An open API service indexing awesome lists of open source software.

https://github.com/modeltc/mqbench-paper


https://github.com/modeltc/mqbench-paper

Last synced: 11 months ago
JSON representation

Awesome Lists containing this project

README

          

# MQBench: Towards Reproducible and Deployable Model Quantization Benchmark

We propose a benchmark to evaluate different quantization algorithms on various settings. MQBench is a first attempt to evaluate, analyze, and benchmark the reproducibility and deployability for model quantization algorithms. We choose multiple different platforms for real-world deployments, including CPU, GPU, ASIC, DSP, and evaluate extensive state-of-the-art quantization algorithms under a unified training pipeline. MQBench acts like a bridge to connect the algorithm and the hardware.

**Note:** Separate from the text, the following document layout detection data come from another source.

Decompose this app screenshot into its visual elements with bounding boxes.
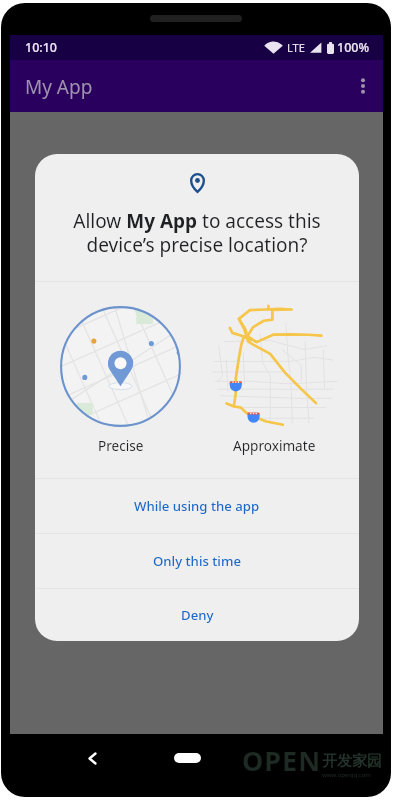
staticText: Only this time (153, 552, 241, 570)
staticText: LTE (287, 40, 305, 55)
staticText: 100% (337, 39, 370, 56)
staticText: Approximate (233, 436, 316, 455)
staticText: Deny (181, 606, 214, 624)
staticText: 开发家园 (322, 752, 382, 771)
staticText: My App (25, 74, 93, 100)
staticText: www.openjq.com (322, 771, 371, 779)
staticText: 10:10 (25, 39, 58, 56)
button[interactable]: Approximate (197, 282, 359, 478)
button[interactable]: More options (343, 66, 383, 106)
staticText: While using the app (134, 497, 260, 515)
button[interactable]: Home (174, 753, 201, 763)
staticText: OPEN (242, 742, 322, 779)
button[interactable]: Deny (35, 589, 359, 641)
button[interactable]: While using the app (35, 479, 359, 533)
staticText: Precise (98, 436, 144, 455)
staticText: Allow My App to access this device’s pre… (53, 208, 341, 257)
button[interactable]: Back (80, 746, 105, 771)
button[interactable]: Only this time (35, 534, 359, 588)
button[interactable]: Precise (60, 282, 181, 478)
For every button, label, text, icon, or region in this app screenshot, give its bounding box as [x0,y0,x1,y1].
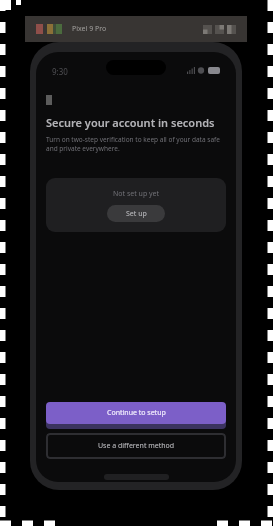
staticText: 9:30 [52,66,68,77]
button[interactable]: Window layout option [227,25,236,34]
staticText: Continue to setup [107,408,166,418]
staticText: Set up [126,209,147,219]
staticText: Secure your account in seconds [46,115,215,130]
button[interactable]: Use a different method [46,433,226,459]
button[interactable]: Window layout option [203,25,212,34]
staticText: Use a different method [98,441,175,451]
staticText: Not set up yet [113,189,160,199]
button[interactable]: Continue to setup [46,402,226,424]
staticText: Turn on two-step verification to keep al… [46,135,226,153]
button[interactable]: Window layout option [215,25,224,34]
staticText: Pixel 9 Pro [72,24,107,34]
button[interactable]: Set up [107,205,165,222]
button[interactable]: Not set up yet [46,178,226,232]
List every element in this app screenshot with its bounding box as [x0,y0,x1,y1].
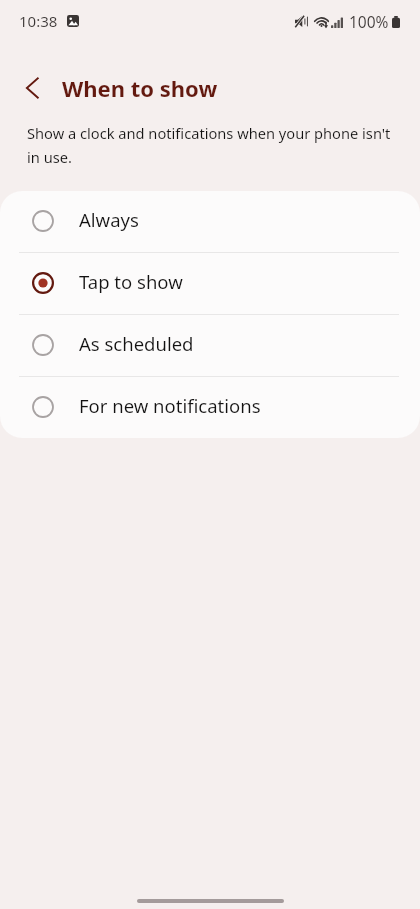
staticText: Always [79,207,139,232]
button[interactable]: Navigate up [0,64,62,112]
button[interactable]: For new notifications [0,377,420,438]
staticText: Show a clock and notifications when your… [27,123,395,168]
staticText: As scheduled [79,331,194,356]
staticText: 100% [349,11,389,32]
staticText: When to show [62,73,218,103]
staticText: 10:38 [19,11,58,31]
button[interactable]: Tap to show [0,253,420,314]
staticText: For new notifications [79,393,261,418]
staticText: Tap to show [79,269,183,294]
button[interactable]: Always [0,191,420,252]
button[interactable]: As scheduled [0,315,420,376]
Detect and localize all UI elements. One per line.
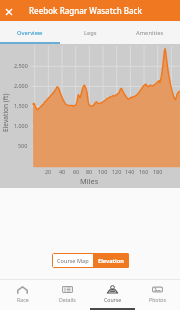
staticText: Reebok Ragnar Wasatch Back xyxy=(29,5,142,16)
staticText: 20 xyxy=(45,168,52,175)
button[interactable]: Elevation xyxy=(93,253,129,268)
staticText: 60 xyxy=(73,168,80,175)
button[interactable]: Course Map xyxy=(52,253,93,268)
button[interactable]: Course xyxy=(90,280,135,310)
button[interactable]: Race xyxy=(0,280,45,310)
button[interactable]: Photos xyxy=(135,280,180,310)
staticText: 2,000 xyxy=(14,82,28,89)
staticText: 160 xyxy=(139,168,149,175)
button[interactable]: Amenities xyxy=(120,21,180,42)
staticText: Race xyxy=(17,296,29,303)
staticText: 180 xyxy=(153,168,163,175)
staticText: 40 xyxy=(59,168,66,175)
staticText: 1,000 xyxy=(14,122,28,129)
staticText: Elevation (ft) xyxy=(1,93,10,132)
staticText: 500 xyxy=(18,142,28,149)
staticText: Amenities xyxy=(136,29,164,37)
staticText: Miles xyxy=(80,176,99,186)
button[interactable]: Overview xyxy=(0,21,60,42)
staticText: 120 xyxy=(112,168,122,175)
button[interactable]: Close xyxy=(0,1,17,22)
staticText: Legs xyxy=(84,29,97,37)
staticText: Elevation xyxy=(98,257,124,265)
staticText: Photos xyxy=(149,296,166,303)
staticText: Course Map xyxy=(57,257,89,265)
staticText: Details xyxy=(59,296,76,303)
button[interactable]: Details xyxy=(45,280,90,310)
staticText: Course xyxy=(104,296,122,303)
staticText: 100 xyxy=(98,168,108,175)
staticText: Overview xyxy=(17,29,43,37)
button[interactable]: Legs xyxy=(60,21,120,42)
staticText: 80 xyxy=(86,168,93,175)
staticText: 2,500 xyxy=(14,62,28,69)
staticText: 1,500 xyxy=(14,102,28,109)
staticText: 140 xyxy=(125,168,135,175)
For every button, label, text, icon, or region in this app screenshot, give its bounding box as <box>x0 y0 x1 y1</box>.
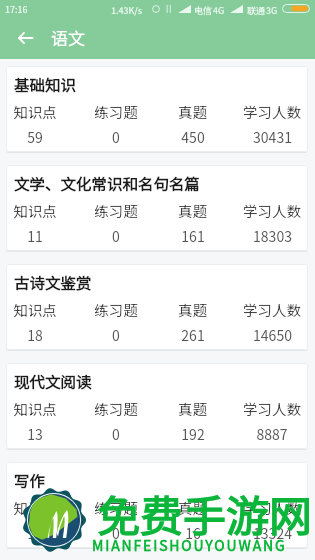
staticText: 文学、文化常识和名句名篇 <box>14 172 201 194</box>
staticText: 免费手游网 <box>97 482 312 544</box>
button[interactable]: 现代文阅读 <box>6 363 308 449</box>
staticText: 0 <box>112 127 120 147</box>
staticText: 8887 <box>256 424 288 444</box>
staticText: 0 <box>112 226 120 246</box>
button[interactable]: 基础知识 <box>6 66 308 152</box>
staticText: 学习人数 <box>243 497 301 518</box>
staticText: 450 <box>181 127 205 147</box>
staticText: 11 <box>27 226 43 246</box>
staticText: 192 <box>181 424 205 444</box>
staticText: 0 <box>112 424 120 444</box>
staticText: 学习人数 <box>243 398 301 419</box>
staticText: 真题 <box>178 200 207 221</box>
staticText: 真题 <box>178 497 207 518</box>
staticText: 14 <box>27 523 43 543</box>
staticText: 练习题 <box>94 200 138 221</box>
staticText: 59 <box>27 127 43 147</box>
staticText: 知识点 <box>13 497 57 518</box>
button[interactable]: 古诗文鉴赏 <box>6 264 308 350</box>
staticText: 写作 <box>14 469 46 491</box>
staticText: 知识点 <box>13 200 57 221</box>
staticText: 0 <box>112 325 120 345</box>
staticText: MIANFEISHOUYOUWANG <box>92 535 287 555</box>
staticText: 13324 <box>253 523 292 543</box>
staticText: 1.43K/s <box>111 4 143 17</box>
staticText: 3G <box>266 4 278 17</box>
staticText: 18 <box>27 325 43 345</box>
button[interactable]: Back <box>8 20 43 55</box>
staticText: 练习题 <box>94 299 138 320</box>
staticText: 知识点 <box>13 398 57 419</box>
staticText: 练习题 <box>94 497 138 518</box>
staticText: 0 <box>112 523 120 543</box>
staticText: 现代文阅读 <box>14 370 92 392</box>
staticText: 真题 <box>178 398 207 419</box>
staticText: 练习题 <box>94 101 138 122</box>
staticText: 261 <box>181 325 205 345</box>
staticText: 30431 <box>253 127 292 147</box>
staticText: 16 <box>185 523 201 543</box>
staticText: 联通 <box>247 4 266 17</box>
staticText: 练习题 <box>94 398 138 419</box>
button[interactable]: 文学、文化常识和名句名篇 <box>6 165 308 251</box>
staticText: 4G <box>213 4 225 17</box>
staticText: 13 <box>27 424 43 444</box>
staticText: 18303 <box>253 226 292 246</box>
staticText: 知识点 <box>13 101 57 122</box>
staticText: 真题 <box>178 299 207 320</box>
staticText: 真题 <box>178 101 207 122</box>
staticText: 14650 <box>253 325 292 345</box>
staticText: 学习人数 <box>243 101 301 122</box>
staticText: 语文 <box>51 25 85 50</box>
staticText: 学习人数 <box>243 200 301 221</box>
staticText: 161 <box>181 226 205 246</box>
staticText: 知识点 <box>13 299 57 320</box>
staticText: 基础知识 <box>14 73 77 95</box>
staticText: 电信 <box>194 4 213 17</box>
staticText: 古诗文鉴赏 <box>14 271 92 293</box>
staticText: 学习人数 <box>243 299 301 320</box>
staticText: 17:16 <box>5 3 28 16</box>
button[interactable]: 写作 <box>6 462 308 548</box>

We conduct a comprehensive analysis and find considerable intuitive or counter-intuitive insights.

## Table of Contents

- [Table of Contents](https://github.com/TheGreatCold/mqbench#table-of-contents)
- [Highlighted Features](https://github.com/TheGreatCold/mqbench#highlighted-features)
- [Installation](https://github.com/TheGreatCold/mqbench#installation)
- [How to self-implement a quantization algorithm](https://github.com/TheGreatCold/mqbench#how-to-self-implement-a-quantization-algorithm)
- [How to self-implement a hardware configuration](https://github.com/TheGreatCold/mqbench#how-to-self-implement-a-hardware-configuration)
- [Submitting Your Results to MQBench](https://github.com/TheGreatCold/mqbench#submitting-your-results-to-mqbench)
- [Lisence](https://github.com/TheGreatCold/mqbench#license)

## Highlighted Features

+ Integrate with the latest tracing techniques in [Pytorch](https://pytorch.org/) 1.8.

+ Quantization Algorithms

+ Learned Step Size Quantization: https://arxiv.org/abs/1902.08153
+ Quantization Interval Learning: https://arxiv.org/abs/1808.05779
+ Differentiable Soft Quantization: https://arxiv.org/abs/1908.05033
+ Parameterized Clipping AcTivation: https://arxiv.org/abs/1805.06085
+ Additive Powers-of-Two Quantization: https://arxiv.org/abs/1909.13144
+ DoReFa-Net: https://arxiv.org/abs/1606.06160

+ Network Architectures:

+ ResNet-18, ResNet-50: https://arxiv.org/abs/1512.03385
+ MobileNetV2: https://arxiv.org/abs/1801.04381
+ EfficienteNet-Lite-B0: https://blog.tensorflow.org/2020/03/higher-accuracy-on-vision-models-with-efficientnet-lite.html
+ RegNetX-600GF: https://arxiv.org/abs/2003.13678

+ Hardware Platform:

| Library | Haware Type | s Form | Granularity | Symmetry | Fold BN |
| -------- | ----------- | ------ | ----------- | ---------- | -------- |
| Academic | None | FP32 | Per-tensor | Symmetric | No |
| TensorRT | GPU | FP32 | Per-channel | Symmetric | Yes |
| ACL | ASIC | FP32 | Per-channel | Asymmetric | Yes |
| TVM | ARM CPU | POT | Per-tensor | Symmetric | Yes |
| SNPE | DSP | FP32 | Per-tensor | Asymmetric | Yes |
| FBGEMM | X86 CPU | FP32 | Per-channel | Asymmetric | Yes |

## Installation

These instructions will help get MQBench up.

1. Clone MQBench.

2. (Optionally) Create a Python virtual environment.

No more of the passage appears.